Axa Mexico sees challenges in medical inflation and higher claims costs

In times of inflation like the ones we are experiencing, insurers face chiaroscuro. On the one hand, the increase in prices and interest rates increases the savings of customers who invest in UDIS, but on the other hand, the costs of both medical and car claims also rise.

With one – much higher than the current 8.15% – the insurer Axa negotiates with its providers so that the high costs do not translate into more expensive policies for its Mexican clients.

In an interview with Expansión, Daniel Bandle, CEO of Axa, warns that medical inflation, which is growing at double-digit rates, could bankrupt the private medical system.

“If this growth in inflation continues, the private health system in Mexico is going to go bankrupt, I am deeply convinced of this because it is not sustainable that year after year you have these important increases (in prices), then we all have to do something together to Stop this,” he said.

The director stressed that the forecasts of the specialists made the calculations with an inflation that would close the year at rates between 4% and 5%, what they did not know is that a military conflict would cross between Russia and Ukraine, modifying all the analyses.

With double-digit medical inflation, policy costs haven’t been able to come down, according to Bandle. In order to continue paying the policies, users have had to lower the insured amount or change the hospital level where they will be treated.

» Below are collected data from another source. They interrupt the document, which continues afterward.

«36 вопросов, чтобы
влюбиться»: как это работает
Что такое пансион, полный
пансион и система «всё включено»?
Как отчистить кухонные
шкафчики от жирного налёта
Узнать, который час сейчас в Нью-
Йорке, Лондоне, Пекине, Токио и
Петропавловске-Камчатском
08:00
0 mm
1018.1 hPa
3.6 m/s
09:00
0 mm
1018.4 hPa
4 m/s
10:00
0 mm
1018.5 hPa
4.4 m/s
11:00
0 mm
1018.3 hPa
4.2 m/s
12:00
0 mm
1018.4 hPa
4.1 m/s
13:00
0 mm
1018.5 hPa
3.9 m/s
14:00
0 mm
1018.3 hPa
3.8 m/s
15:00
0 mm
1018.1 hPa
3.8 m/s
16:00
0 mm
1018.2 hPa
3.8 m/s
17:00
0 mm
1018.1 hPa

After the launch of Axa Keralty, a primary medical care that covers 10 specialties, the company of French origin seeks to improve the quality of life of its clients. To date, they have given 123,000 consultations under this scheme and the most requested specialists are general medicine, pediatrics, psychology, physiotherapy and nutrition.

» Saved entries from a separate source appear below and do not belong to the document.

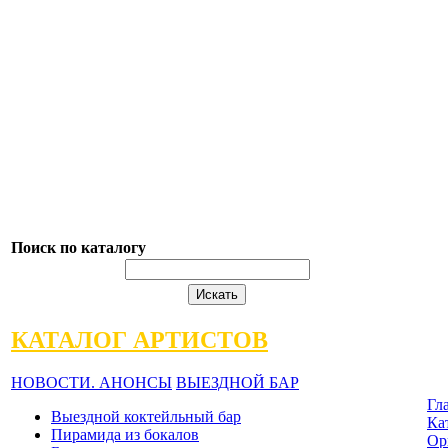
Поиск по каталогу
КАТАЛОГ АРТИСТОВ
НОВОСТИ. АНОНСЫ
ВЫЕЗДНОЙ БАР
Гл
Выездной коктейльный бар
Ка
Пирамида из бокалов
Ор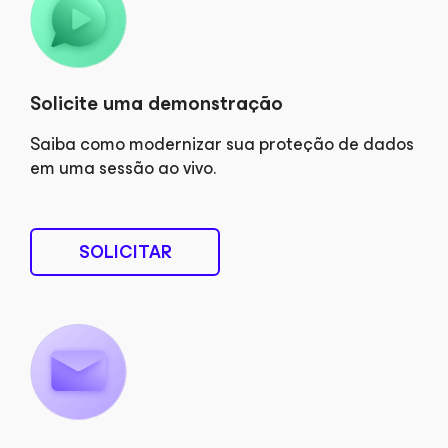
Solicite uma demonstração
Saiba como modernizar sua proteção de dados
em uma sessão ao vivo.
SOLICITAR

“The idea is to detect much earlier if someone has a disease or is at risk of suffering it to make our policyholders healthier,” he said.

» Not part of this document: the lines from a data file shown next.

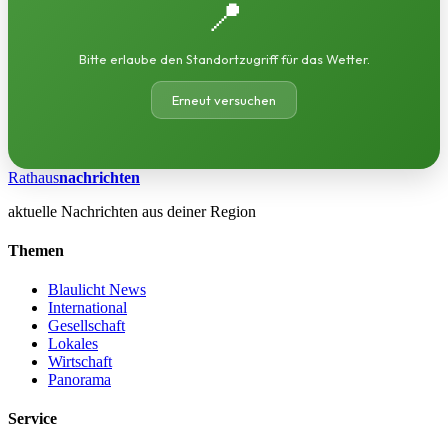
📍
Bitte erlaube den Standortzugriff für das Wetter.
Erneut versuchen
Rathaus
nachrichten
aktuelle Nachrichten aus deiner Region
Themen
Blaulicht News
International
Gesellschaft
Lokales
Wirtschaft
Panorama
Service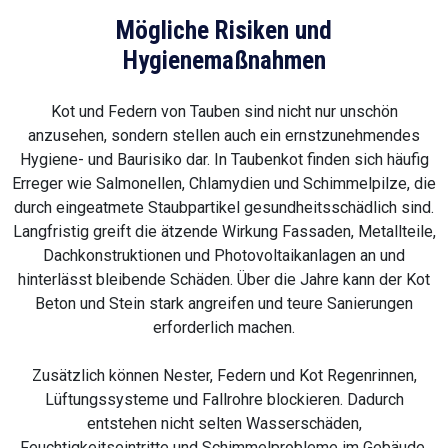
Mögliche Risiken und
Hygienemaßnahmen
Kot und Federn von Tauben sind nicht nur unschön
anzusehen, sondern stellen auch ein ernstzunehmendes
Hygiene- und Baurisiko dar. In Taubenkot finden sich häufig
Erreger wie Salmonellen, Chlamydien und Schimmelpilze, die
durch eingeatmete Staubpartikel gesundheitsschädlich sind.
Langfristig greift die ätzende Wirkung Fassaden, Metallteile,
Dachkonstruktionen und Photovoltaikanlagen an und
hinterlässt bleibende Schäden. Über die Jahre kann der Kot
Beton und Stein stark angreifen und teure Sanierungen
erforderlich machen.
Zusätzlich können Nester, Federn und Kot Regenrinnen,
Lüftungssysteme und Fallrohre blockieren. Dadurch
entstehen nicht selten Wasserschäden,
Feuchtigkeitseintritte und Schimmelprobleme im Gebäude.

Regarding the consequences of Covid and its possible impact on insurers in the following years, Axa considers that it is too early to determine what could be the diseases that Mexicans will suffer from in the future.

In addition, for the auto division, the insurer has had to negotiate with auto parts suppliers as claims have also become more expensive and parts arrive slower due to problems in supply chains.

Axa has an 8.2% market share in auto policies issued as of the first half of 2022, according to AMIS data.